The Comodo Antispam Labs team has identified a new phishing threat, targeted at all businesses and consumers who use American Express cards – a phishing threat designed to try and steal IDs, passwords and credit card information. American Express has reported more than 112 million total cards in force*.
The fake American Express phishing email looks like an official American Express email including being from “American Express”, although the email address is not, and there are spelling and grammatical errors in the email itself. The fake email includes an attachment which is an HTML file, which upon clicking and opening has a look and feel of an actual American Express website. The purpose of this page is to steal the potential victim’s American Express company card information and other personal or business information.
The Comodo Antispam Labs team identified the American Express phishing email through IP, domain, and URL analysis, and the Labs’ continuous monitoring and scanning of data from the users of Comodo’s internet security systems.
“The Comodo Antispam Lab is an expert resource of engineers and computer science professionals, who use innovative and proprietary Comodo cybersecurity technology to protect and secure the online world,” Fatih Orhan, Director of Technology for Comodo. “We will continue to work diligently in creating and implementing innovative technology solutions that stay a step ahead of the cyber criminals, and keep enterprises and IT environments safe.”
If you feel your company’s IT environment is under attack from phishing, malware, spyware or cyberattacks, contact the security consultants at Comodo Antispam Labs https://enterprise.comodo.com/contact-us.php
Captured from the Comodo Antispam Labs, screen grabs and information on the American Express phishing emails are below.
Phishing Email and Screengrabs
From: American Express <firstname.lastname@example.org>
Subject: Important Message Notification: Requirement Regarding Your Card
This phishing email includes an attachment which is an HTML file. Upon opening the HTML file in an Internet browser, it opens a page which is replicated version of American Express’ website with a similar look and feel.
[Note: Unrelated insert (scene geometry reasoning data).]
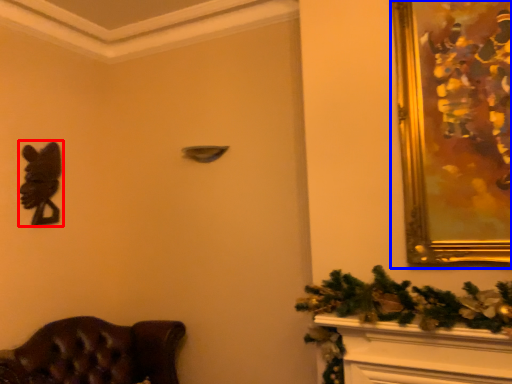 Question: Among these objects, which one is nearest to the camera, animal (highlighted by a red box) or picture frame (highlighted by a blue box)?

Choices:
 (A) animal
 (B) picture frame

Answer: (B) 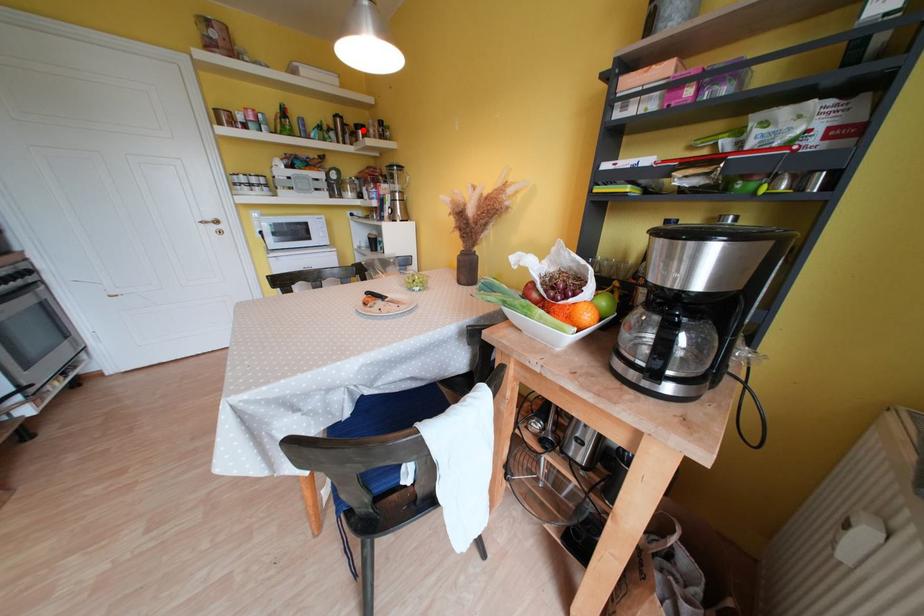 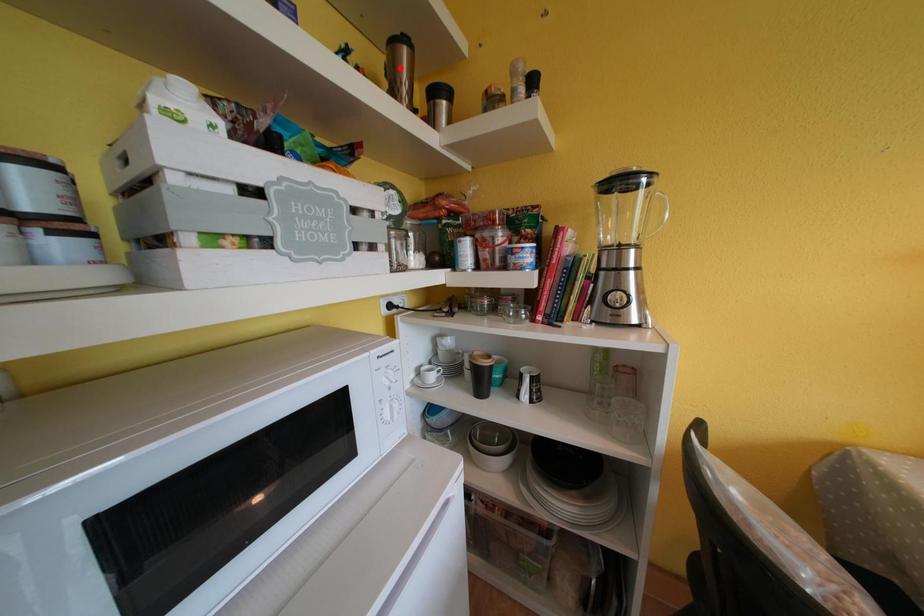 I am providing you with two images of the same scene from different viewpoints. A red point is marked on the first image and another point is marked on the second image. Are the points marked in image1 and image2 representing the same 3D position?

No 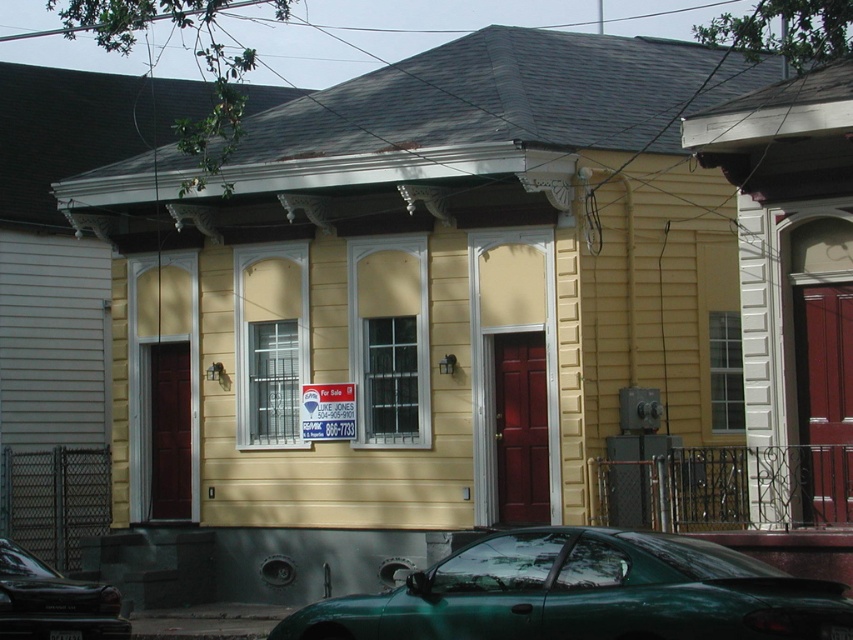 What do you see at coordinates (53, 602) in the screenshot? I see `metallic green car at lower center` at bounding box center [53, 602].

Can you confirm if metallic green car at lower center is smaller than red plastic sign at center?

Actually, metallic green car at lower center might be larger than red plastic sign at center.

The image size is (853, 640). Describe the element at coordinates (53, 602) in the screenshot. I see `metallic green car at lower center` at that location.

This screenshot has width=853, height=640. Identify the location of metallic green car at lower center. (53, 602).

Does green matte car at lower center have a lesser width compared to red plastic sign at center?

No.

Who is positioned more to the right, green matte car at lower center or red plastic sign at center?

Positioned to the right is green matte car at lower center.

Which is in front, point (525, 552) or point (331, 406)?

Positioned in front is point (525, 552).

I want to click on green matte car at lower center, so click(x=585, y=593).

Is green matte car at lower center bigger than metallic green car at lower center?

Indeed, green matte car at lower center has a larger size compared to metallic green car at lower center.

Does green matte car at lower center have a lesser height compared to metallic green car at lower center?

No.

Is point (386, 621) more distant than point (55, 618)?

No.

Where is `green matte car at lower center`? This screenshot has height=640, width=853. green matte car at lower center is located at coordinates (585, 593). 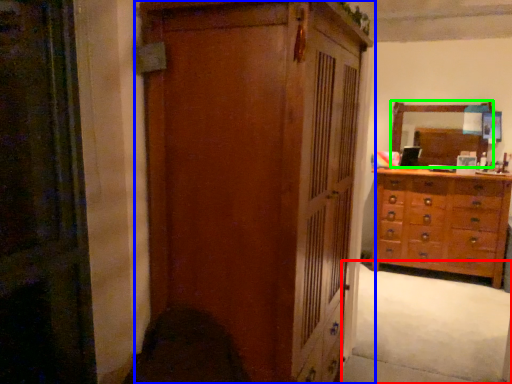 Question: Which object is positioned closest to plain (highlighted by a red box)? Select from cupboard (highlighted by a blue box) and mirror (highlighted by a green box).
The purpose of this attachment is to steal the victim’s American Express business and consumer card information and other personal information.
In the web page it asks for user ID, password, all of card’s information, personal information, e-mail address and e-mail password.
This is a phishing mail that targets the users of American Express credit cards. The mail tells the victim to download an attachment and enter their account and card information. When the user downloads the attachment and fills the form it sends the victim’s information to the cyber thieves.